SARASOTA, Fla. (AP) -Bluffton University played its season-opening baseball game Sunday on a suburban high school diamond, with the bleachers behind the backstop filled mostly with families and friends of the players.

But the enormity of the event wasn’t lost.

On the same day last year, a horrific crash of the team’s charter bus in Atlanta killed five Bluffton players and two others and forever changed everyone from the small Ohio college who survived it.

Bluffton was scheduled to play the same team, Eastern Mennonite University, on the same high school field later on the day of the crash. So Sunday’s game was about moving forward while reflecting on the past. “We haven’t forgotten our teammates, but we’ve kind of taken the next step,” said Bluffton junior Matt Perkins, who pitched eight strong innings in a 4-3 loss. “We’re getting over it, and we’re trying to work through it, and I think today we focused a lot on baseball, and I don’t think a lot of us were thinking about the accident.”

The driver of the team’s bus apparently mistook an exit ramp for a regular highway lane, crashing it into a concrete barrier at a T-intersection at the top. Then it flipped off the overpass and fell 30 feet back onto Interstate 75. Besides the five players, the driver and his wife died. Twenty-eight others were injured.

The crash rocked the campus of 1,150 students tucked amid the farm fields of northwestern Ohio, an hour south of Toledo. But the baseball team was eager to get back to work. Starting a month late, the Beavers struggled to a 5-19 record.

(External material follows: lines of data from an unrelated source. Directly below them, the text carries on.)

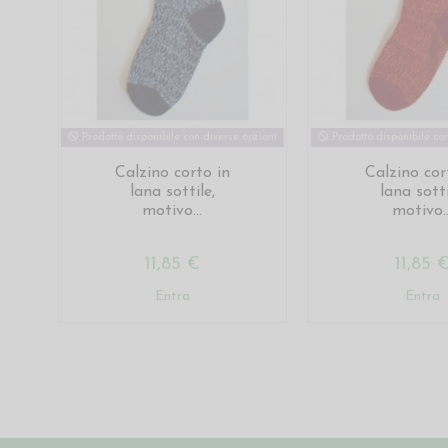
Prodotto disponibile con diverse opzioni
Prodotto disponibile con
Calzino corto in
Calzino cor
lana sottile,
lana sotti
motivo...
motivo..
11,85 €
11,85 
Entra
Entra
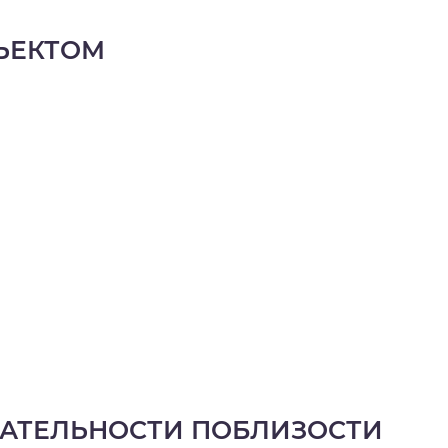
ЪЕКТОМ
АТЕЛЬНОСТИ ПОБЛИЗОСТИ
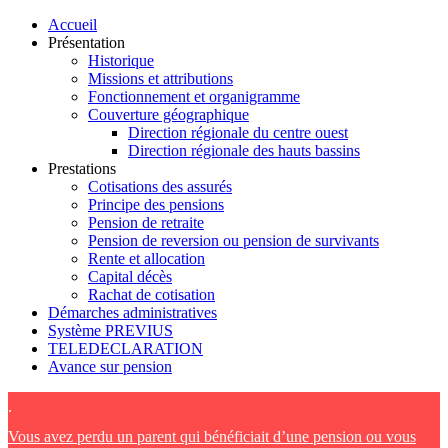
Accueil
Présentation
Historique
Missions et attributions
Fonctionnement et organigramme
Couverture géographique
Direction régionale du centre ouest
Direction régionale des hauts bassins
Prestations
Cotisations des assurés
Principe des pensions
Pension de retraite
Pension de reversion ou pension de survivants
Rente et allocation
Capital décès
Rachat de cotisation
Démarches administratives
Système PREVIUS
TELEDECLARATION
Avance sur pension
.
Vous avez perdu un parent qui bénéficiait d’une pension ou vous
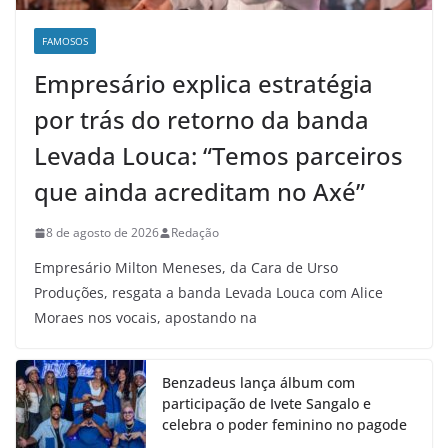
FAMOSOS
Empresário explica estratégia
por trás do retorno da banda
Levada Louca: “Temos parceiros
que ainda acreditam no Axé”
8 de agosto de 2026
Redação
Empresário Milton Meneses, da Cara de Urso
Produções, resgata a banda Levada Louca com Alice
Moraes nos vocais, apostando na
Benzadeus lança álbum com
participação de Ivete Sangalo e
celebra o poder feminino no pagode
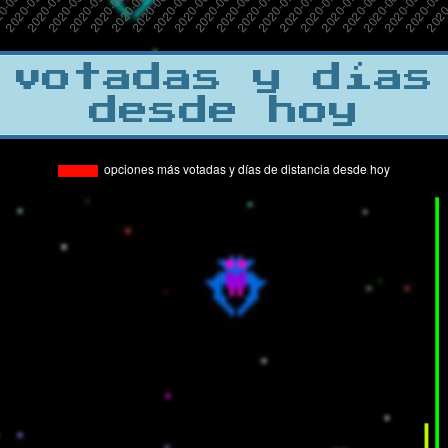
 votadas y días
desde hoy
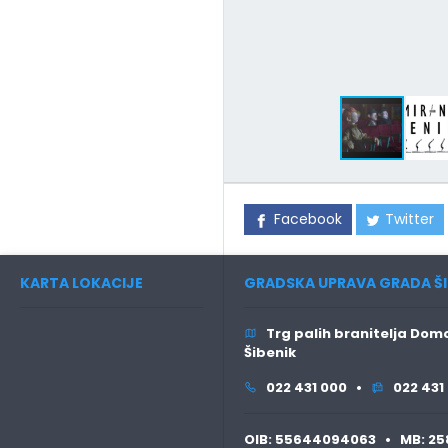
Facebook
Twitter
KARTA LOKACIJE
GRADSKA UPRAVA GRADA ŠI
Trg palih branitelja Domo
Šibenik
022 431 000 •
022 431
OIB:
55644094063 •
MB:
25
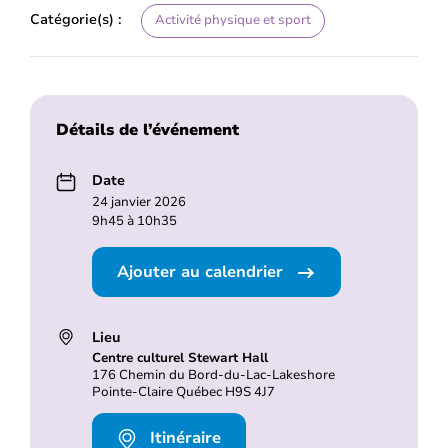
Catégorie(s) :
Activité physique et sport
Détails de l’événement
Date
24 janvier 2026
9h45 à 10h35
Ajouter au calendrier
Lieu
Centre culturel Stewart Hall
176 Chemin du Bord-du-Lac-Lakeshore
Pointe-Claire Québec H9S 4J7
Itinéraire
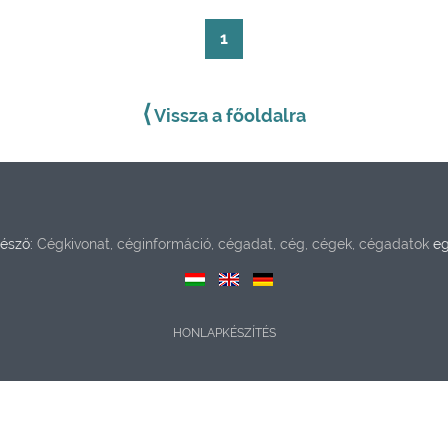
1
⟨
Vissza a főoldalra
észő:
Cégkivonat, céginformáció, cégadat, cég, cégek, cégadatok
eg
HONLAPKÉSZÍTÉS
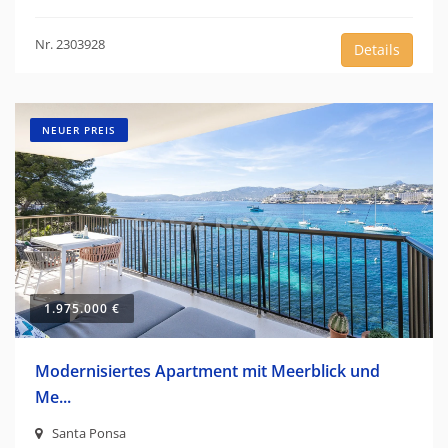
Nr. 2303928
Details
NEUER PREIS
1.975.000 €
Modernisiertes Apartment mit Meerblick und
Me...
Santa Ponsa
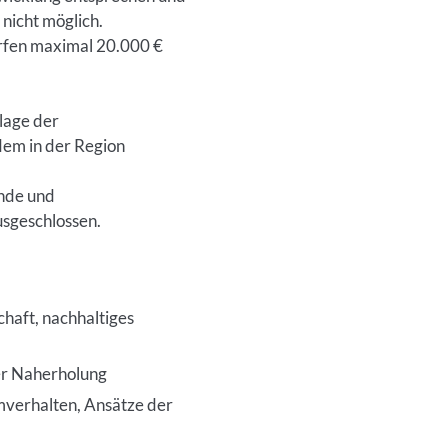
nicht möglich.
rfen maximal 20.000 €
lage der
dem in der Region
nde und
usgeschlossen.
haft, nachhaltiges
er Naherholung
umverhalten, Ansätze der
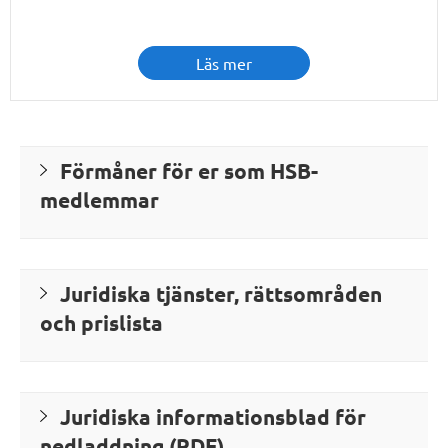
Läs mer
Förmåner för er som HSB-
medlemmar
Juridiska tjänster, rättsområden
och prislista
Juridiska informationsblad för
nedladdning (PDF)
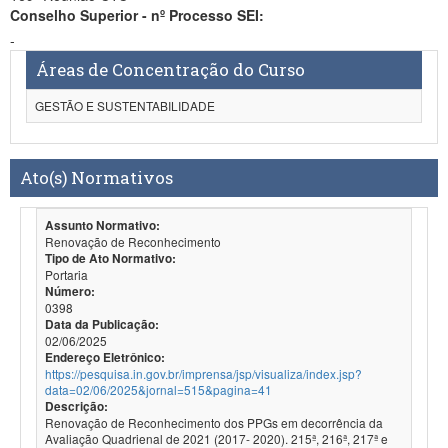
Conselho Superior - nº Processo SEI:
-
Áreas de Concentração do Curso
GESTÃO E SUSTENTABILIDADE
Ato(s) Normativos
Assunto Normativo:
Renovação de Reconhecimento
Tipo de Ato Normativo:
Portaria
Número:
0398
Data da Publicação:
02/06/2025
Endereço Eletrônico:
https://pesquisa.in.gov.br/imprensa/jsp/visualiza/index.jsp?
data=02/06/2025&jornal=515&pagina=41
Descrição:
Renovação de Reconhecimento dos PPGs em decorrência da
Avaliação Quadrienal de 2021 (2017- 2020). 215ª, 216ª, 217ª e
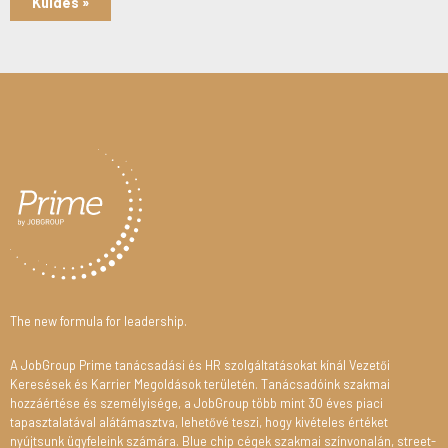
Küldés »
The new formula for leadership.
A JobGroup Prime tanácsadási és HR szolgáltatásokat kínál Vezetői
Keresések és Karrier Megoldások területén. Tanácsadóink szakmai
hozzáértése és személyisége, a JobGroup több mint 30 éves piaci
tapasztalatával alátámasztva, lehetővé teszi, hogy kivételes értéket
nyújtsunk ügyfeleink számára. Blue chip cégek szakmai színvonalán, street-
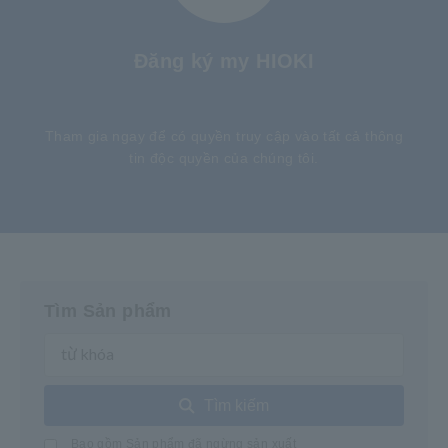
Đăng ký my HIOKI
​ ​
Tham gia ngay để có quyền truy cập vào tất cả thông
tin độc quyền của chúng tôi.
Tìm Sản phẩm
Tìm kiếm
Bao gồm Sản phẩm đã ngừng sản xuất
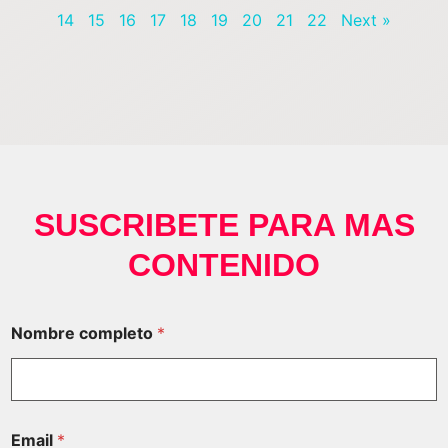
14
15
16
17
18
19
20
21
22
Next »
SUSCRIBETE PARA MAS
CONTENIDO
Nombre completo
*
Email
*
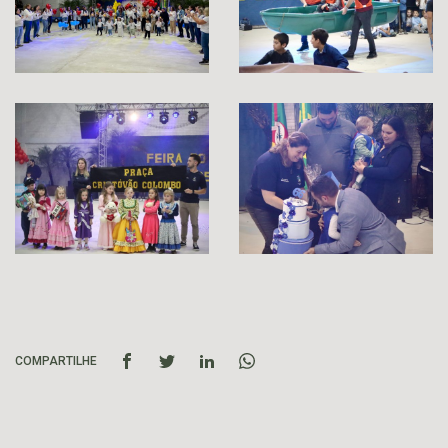
COMPARTILHE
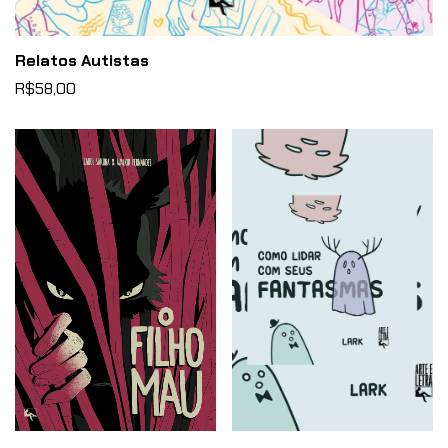
Relatos Autistas
R$58,00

“We played the whole season with very heavy hearts and wandering minds,” said fifth-year head coach James Grandey, who broke every bone in his face and fractured a leg in the crash. “It was very hard to focus on what we were trying to do. In some sense, just being out there was a victory.”

Tom and Gwynne Freytag of Wapakoneta, Ohio, have seen the changes in their son Brandon, a pitcher who walked away from last year’s crash with bad cuts and bruises.

“He’s much attuned to other people than what he ever was,” the player’s father said Sunday, watching the game from a lawn chair near the team’s dugout. “He doesn’t miss a day without saying, ‘I love you.’ Before it wasn’t cool. He’s much more attentive that way, and concerned about our feelings and our concerns. He’s much more attentive, and I think he’s got a little different outlook on life.”

The team flew to Florida for the spring trip this year, arriving Saturday night. Twenty players who were on the bus a year ago were in the dugout at Sarasota Christian School on Sunday for the first game of the team’s annual southern swing. With snow on the ground back in northern Ohio, the Beavers played in sunny, 80-degree weather.

“Today in general was a tough day, last night was tough, knowing what time we left last year was tough,” said sophomore left-fielder Cody McPherson. “I just think that being here, and being here as a team just shows the integrity of the team and how much we like to fight.”

Bluffton University president James Harder said the team needed “to return to the field in a normal way.”

“And certainly coming back to Sarasota to this location that they wanted to be in last year and they didn’t make it, I can’t think of a better way to start the 2008 season,” Harder said.

“Personally, it’s ever present,” Grandey said. “I think about it all the time. And I think playing on March 2 is the appropriate way to go about the first year anniversary.”